Kevin Towers, the general manager who delivered to Padres fans a National League pennant and three other division titles, died early Tuesday after a long fight with cancer. He was 56.
Towers was diagnosed with anaplastic thyroid cancer near the end of 2016.
Towers was the Padres' general manager from 1995-2009. He guided San Diego to the top of the National League West on four occasions, including a World Series appearance in 1998.
He was the Arizona Diamondbacks' general manager from 2010-14.
Towers was effective at crafting trades with a wide spectrum of general managers and acquired several of the players for the 1998 team that set a club record with 98 victories and beat two 100-win teams in the playoffs before losing to the 114-win Yankees in the World Series.
Thanks in part to the upgrades made by Towers — including the acquisition of '98 mainstays such as Kevin Brown, Wally Joyner, Greg Vaughn, Chris Gomez, Sterling Hitchcock and Quilvio Veras — the Padres created momentum going into the November 1998 general election in which voters approved funding for a downtown ballpark. Petco Park opened in 2004.
Towers' cancer diagnosis did not become public knowledge until October. With permission from the Towers family, Houston Astros manager A.J. Hinch displayed Towers' name on a placard in a Stand up to Cancer spot during Game 4 of the World Series.

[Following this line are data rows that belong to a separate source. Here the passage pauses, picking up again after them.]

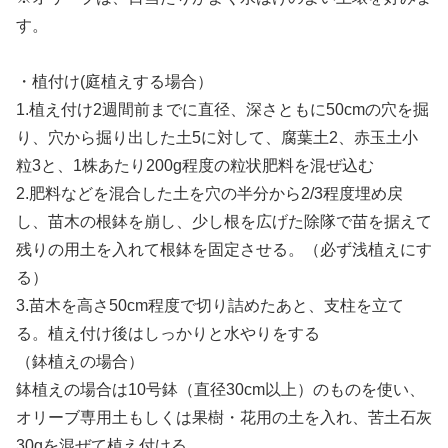
す。
・植付け(庭植えする場合）
1.植え付け2週間前までに直径、深さともに50cmの穴を掘
り、穴から掘り出した土5に対して、腐葉土2、赤玉土小
粒3と、1株あたり200g程度の粒状肥料を混ぜ込む
2.肥料などを混合した土を穴の半分から2/3程度埋め戻
し、苗木の根鉢を崩し、少し根を広げた除隊で苗を据えて
残りの用土を入れて根鉢を固定させる。（必ず浅植えにす
る）
3.苗木を高さ50cm程度で切り詰めたあと、支柱を立て
る。植え付け後はしっかりと水やりをする
（鉢植えの場合）
鉢植えの場合は10号鉢（直径30cm以上）のものを使い、
オリーブ専用土もしくは果樹・花用の土を入れ、苦土石灰
30gを混ぜて植え付ける。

"He means a lot to me," Hinch, a former assistant general manager for the Padres, said afterward. "He's meant a lot to the people within the game for many, many years. He's done everything in the game. I wanted to put someone on there that was a baseball person that has resonated across the game at so many levels for so many years, and we just keep rooting for KT to have a recovery."